■ **PROBLEM TO WORK ON**:
This exercise asks for an exact transcription of every entry.

——————————

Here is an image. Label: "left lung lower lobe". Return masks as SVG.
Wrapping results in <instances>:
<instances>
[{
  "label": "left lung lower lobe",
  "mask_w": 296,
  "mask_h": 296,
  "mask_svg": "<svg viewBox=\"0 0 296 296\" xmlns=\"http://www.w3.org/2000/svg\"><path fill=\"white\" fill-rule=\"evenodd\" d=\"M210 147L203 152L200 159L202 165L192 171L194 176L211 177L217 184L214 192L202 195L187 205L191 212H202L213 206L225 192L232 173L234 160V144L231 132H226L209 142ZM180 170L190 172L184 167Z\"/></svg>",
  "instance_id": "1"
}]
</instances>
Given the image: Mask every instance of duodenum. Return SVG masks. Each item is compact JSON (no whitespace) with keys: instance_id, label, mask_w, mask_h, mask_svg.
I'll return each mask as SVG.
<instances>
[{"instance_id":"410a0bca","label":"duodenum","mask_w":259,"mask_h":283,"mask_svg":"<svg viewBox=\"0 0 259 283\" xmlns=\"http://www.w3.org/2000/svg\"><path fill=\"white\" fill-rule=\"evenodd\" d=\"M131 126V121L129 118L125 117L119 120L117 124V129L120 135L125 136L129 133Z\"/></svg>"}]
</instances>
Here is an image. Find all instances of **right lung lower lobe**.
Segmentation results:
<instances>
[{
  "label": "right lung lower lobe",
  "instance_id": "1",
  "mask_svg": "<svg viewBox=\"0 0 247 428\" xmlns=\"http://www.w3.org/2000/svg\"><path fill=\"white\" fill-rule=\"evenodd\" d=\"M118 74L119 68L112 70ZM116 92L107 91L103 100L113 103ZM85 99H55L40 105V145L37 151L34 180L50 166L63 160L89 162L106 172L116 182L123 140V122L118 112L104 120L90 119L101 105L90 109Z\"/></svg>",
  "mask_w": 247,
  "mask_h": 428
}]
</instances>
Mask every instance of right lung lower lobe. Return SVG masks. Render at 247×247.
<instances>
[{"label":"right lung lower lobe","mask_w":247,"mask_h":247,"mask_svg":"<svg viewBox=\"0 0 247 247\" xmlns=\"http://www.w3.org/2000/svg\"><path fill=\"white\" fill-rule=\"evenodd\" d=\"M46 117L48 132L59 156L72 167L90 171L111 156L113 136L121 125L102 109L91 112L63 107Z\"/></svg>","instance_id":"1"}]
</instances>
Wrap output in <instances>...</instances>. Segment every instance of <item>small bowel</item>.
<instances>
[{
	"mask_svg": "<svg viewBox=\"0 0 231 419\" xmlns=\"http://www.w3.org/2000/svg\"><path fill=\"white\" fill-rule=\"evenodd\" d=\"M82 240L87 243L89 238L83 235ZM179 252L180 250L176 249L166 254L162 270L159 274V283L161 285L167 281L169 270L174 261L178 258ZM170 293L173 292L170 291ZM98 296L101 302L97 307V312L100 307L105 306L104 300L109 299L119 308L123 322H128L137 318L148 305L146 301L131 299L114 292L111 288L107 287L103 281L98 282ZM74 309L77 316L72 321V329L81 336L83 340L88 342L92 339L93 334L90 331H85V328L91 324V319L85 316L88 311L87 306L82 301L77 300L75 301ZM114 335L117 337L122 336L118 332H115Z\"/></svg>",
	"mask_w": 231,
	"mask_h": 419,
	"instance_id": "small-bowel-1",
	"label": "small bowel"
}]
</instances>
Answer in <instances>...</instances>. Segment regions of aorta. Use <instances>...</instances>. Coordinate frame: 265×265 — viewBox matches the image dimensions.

——————————

■ **ANSWER SECTION**:
Here is an image. Label: "left lung lower lobe". Return masks as SVG.
Wrapping results in <instances>:
<instances>
[{
  "label": "left lung lower lobe",
  "mask_w": 296,
  "mask_h": 296,
  "mask_svg": "<svg viewBox=\"0 0 296 296\" xmlns=\"http://www.w3.org/2000/svg\"><path fill=\"white\" fill-rule=\"evenodd\" d=\"M210 147L203 152L200 159L202 165L192 171L194 176L211 177L217 184L214 192L202 195L187 205L191 212H202L213 206L225 192L232 173L234 160V144L231 132H226L209 142ZM180 170L190 172L184 167Z\"/></svg>",
  "instance_id": "1"
}]
</instances>
Given the image: Mask every instance of duodenum. Return SVG masks. Each item is compact JSON (no whitespace) with keys: instance_id, label, mask_w, mask_h, mask_svg.
I'll return each mask as SVG.
<instances>
[{"instance_id":"410a0bca","label":"duodenum","mask_w":259,"mask_h":283,"mask_svg":"<svg viewBox=\"0 0 259 283\" xmlns=\"http://www.w3.org/2000/svg\"><path fill=\"white\" fill-rule=\"evenodd\" d=\"M131 126V121L129 118L125 117L119 120L117 124V129L120 135L125 136L129 133Z\"/></svg>"}]
</instances>
Here is an image. Find all instances of **right lung lower lobe**.
Segmentation results:
<instances>
[{
  "label": "right lung lower lobe",
  "instance_id": "1",
  "mask_svg": "<svg viewBox=\"0 0 247 428\" xmlns=\"http://www.w3.org/2000/svg\"><path fill=\"white\" fill-rule=\"evenodd\" d=\"M118 74L119 68L112 70ZM116 92L107 91L103 100L113 103ZM85 99H55L40 105V145L37 151L34 180L50 166L63 160L89 162L106 172L116 182L123 140V122L118 112L104 120L90 119L101 105L90 109Z\"/></svg>",
  "mask_w": 247,
  "mask_h": 428
}]
</instances>
Mask every instance of right lung lower lobe. Return SVG masks. Render at 247×247.
<instances>
[{"label":"right lung lower lobe","mask_w":247,"mask_h":247,"mask_svg":"<svg viewBox=\"0 0 247 247\" xmlns=\"http://www.w3.org/2000/svg\"><path fill=\"white\" fill-rule=\"evenodd\" d=\"M46 117L48 132L59 156L72 167L90 171L111 156L113 136L121 125L102 109L91 112L63 107Z\"/></svg>","instance_id":"1"}]
</instances>
Wrap output in <instances>...</instances>. Segment every instance of <item>small bowel</item>.
<instances>
[{
	"mask_svg": "<svg viewBox=\"0 0 231 419\" xmlns=\"http://www.w3.org/2000/svg\"><path fill=\"white\" fill-rule=\"evenodd\" d=\"M82 240L87 243L89 238L83 235ZM179 252L180 250L176 249L166 254L162 270L159 274V283L161 285L167 281L169 270L174 261L178 258ZM170 293L173 292L170 291ZM98 296L101 302L97 307V312L100 307L105 306L104 300L109 299L119 308L123 322H128L137 318L148 305L146 301L131 299L114 292L111 288L107 287L103 281L98 282ZM74 309L77 316L72 321V329L81 336L83 340L88 342L92 339L93 334L90 331H85V328L91 324V319L85 316L88 311L87 306L82 301L77 300L75 301ZM114 335L117 337L122 336L118 332H115Z\"/></svg>",
	"mask_w": 231,
	"mask_h": 419,
	"instance_id": "small-bowel-1",
	"label": "small bowel"
}]
</instances>
Answer in <instances>...</instances>. Segment regions of aorta. Use <instances>...</instances>. Coordinate frame: 265×265 — viewBox matches the image dimensions.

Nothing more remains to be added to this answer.